Core¶

Core infrastructure: DataSource container, Result wrapper, device selection, precision management, and exception classes.

Core infrastructure for PyStatistics.

class pystatistics.core.DataSource(_data, _capabilities, _metadata=<factory>)[source]¶

Bases: object

Universal data container. Domain-agnostic.

Construct via factory classmethods, not directly.

The lumber yard analogy: DataSource has data (logs). It doesn’t know or care what you’re building—furniture (regression), paper (MVN MLE), or two-by-fours (survival analysis).

Parameters:

_data (dict[str, Any])
_capabilities (frozenset[str])
_metadata (dict[str, Any])

keys()[source]¶

Return the names of all available arrays.

Returns:: frozenset of array names
Return type:: frozenset[str]

Example

>>> ds = DataSource.from_arrays(X=X, y=y)
>>> ds.keys()
frozenset({'X', 'y'})

property n_observations: int¶: Number of statistical units (rows).

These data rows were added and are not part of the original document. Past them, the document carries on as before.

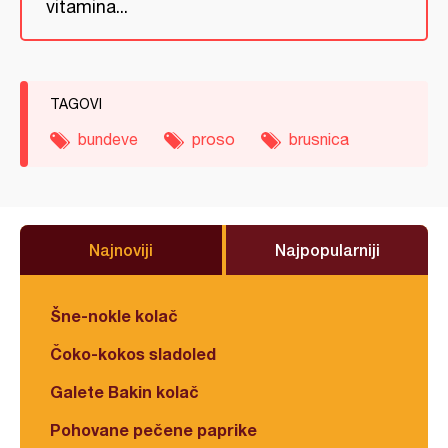
vitamina...
TAGOVI
bundeve
proso
brusnica
Najnoviji
Najpopularniji
Šne-nokle kolač
Čoko-kokos sladoled
Galete Bakin kolač
Pohovane pečene paprike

property metadata: dict[str, Any]¶: Domain-agnostic metadata.

supports(capability)[source]¶

Check if this DataSource supports a capability.

Parameters:: capability (str) – Use constants from pystatistics.core.capabilities
Returns:: True if supported, False otherwise
Return type:: bool

Note

Unknown capabilities return False, never raise.

classmethod from_arrays(*, X=None, y=None, data=None, columns=None, **named_arrays)[source]¶

Construct from NumPy arrays.

Parameters:

X (ndarray[tuple[Any, ...], dtype[_ScalarT]] | None)
y (ndarray[tuple[Any, ...], dtype[_ScalarT]] | None)
data (ndarray[tuple[Any, ...], dtype[_ScalarT]] | None)
columns (list[str] | None)
named_arrays (ndarray[tuple[Any, ...], dtype[_ScalarT]])

Return type:

DataSource

classmethod from_file(path, *, columns=None)[source]¶

Construct from file (CSV, NPY).

Parameters:

path (str | Path)
columns (list[str] | None)

Return type:

DataSource

classmethod from_dataframe(df, *, source_path=None)[source]¶

Construct from pandas DataFrame.

Parameters:

df (pd.DataFrame)
source_path (str | None)

Return type:

DataSource

classmethod from_tensors(*, X=None, y=None, **named_tensors)[source]¶

Construct from PyTorch tensors (already on GPU).

Parameters:

X (torch.Tensor | None)
y (torch.Tensor | None)
named_tensors (torch.Tensor)

Return type:

DataSource

classmethod build(*args, **kwargs)[source]¶

Convenience factory that dispatches to appropriate from_* method.

Examples

DataSource.build(X=X, y=y) # from_arrays DataSource.build(“data.csv”) # from_file

Return type:: DataSource

class pystatistics.core.Result(params, info, timing, backend_name, warnings=<factory>, provenance=<factory>)[source]¶

Bases: Generic[P]

Immutable result envelope for statistical computations.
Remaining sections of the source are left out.